Estar “na estrada” pode ser um caminho ou um descaminho. O primeiro é quando alguém se lança voluntariamente em um trajeto de liberdade, com um rumo certo ou tendo como objetivo o prazer de ser livre, negando-se fixar território. O segundo é o percurso dos párias, aqueles que têm seu lugar negado, que não são autorizados ao sentimento de pertencimento e por isso vagam sem destino. Em Suçuarana, filme dirigido pela dupla Clarissa Campolina e Sérgio Borges, a personagem errante é Dora (Sinara Teles), não apenas por desejo seu, mas por imposição da fome, levando consigo um traço de esperança na busca pela terra mística de sua origem materna, o Vale de Suçuarana, onde, talvez, haja espaço para si.
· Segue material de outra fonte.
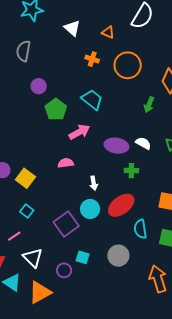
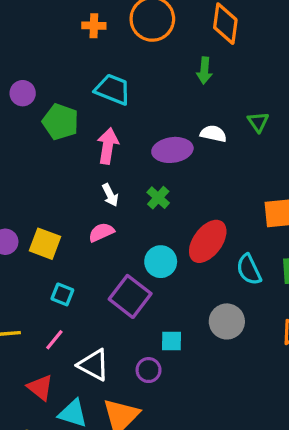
pink arrow: (79, 132) -> (108, 146), turned -35
pink semicircle: (66, 163) -> (101, 232), moved
green cross: (131, 171) -> (158, 198), moved, turned -32
white arrow: (94, 183) -> (110, 195), moved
Seguindo a lógica do roadmovie, os diretores constroem uma jornada de ancestralidade que não diz respeito apenas a Dora, mas a todo um povo marcado pelas sequelas da escravidão, relegado às margens da sociedade. Há muitos como ela, e que, quando cruzam seu caminho, dizem: “não tá fácil pra ninguém”. Esse “ninguém” tem muitos nomes Brasil adentro, mas tem predominantemente o tom de pele negra, como Dora.
É ainda mais sugestivo que Suçuarana se passe em Minas Gerais, justamente nas paisagens desgastadas pela exploração de minérios, filmados em amplitude para criar oposição à pequenez da mulher que caminha cansada com uma mochila nas costas. Os ambientes, externos e internos, não são acolhedores. O som extradiegético exagerado, como ruídos de máquinas e motores, torna tudo ainda mais assustador, como se não houvesse outra opção para a personagem a não ser sair em fuga.
Dora carrega uma fotografia de sua mãe, que é muito parecida com ela, trabalhando em uma fazenda. É essa imagem que a faz reivindicar aquele lugar como herança, já que é onde a genitora havia passado a vida toda e a criado. Mas todos aqueles a quem pergunta sobre o caminho para chegar lá, dizem que ele não existe. O Vale de Suçuarana é muito mais espiritual do que físico, é a ancestralidade que Campolina e Borges imprimem em seu filme como força de resistência buscada pela protagonista.
No meio do percurso, cruzam as dores de outros que também vagaram pelo descaminho em algum momento da vida e adquiriram uma casca grossa de hostilidade, como a dona do bar que a enxota ao mesmo tempo que acalenta; ou a sororidade de uma comunidade que a acolhe e lhe possibilita trabalhar. Essas cenas elevam o filme a um ponto cada vez mais místico, com base na fotografia de Ivo Lopes Araújo, que dá contornos oníricos ao ato final, com a presença do cão-guia Encrenca e a atuação silenciosa e potente de Carlos Francisco, como o compassivo Ernesto.
Suçuarana é uma obra que transcende a realidade de sua personagem aos poucos, abrindo-se ao fantasioso como chave para não se tornar um roadmovie comum. Muito pelo contrário, o cinema brasileiro se prova mais uma vez um reduto de bons filmes de estrada, com caminhos e descaminhos.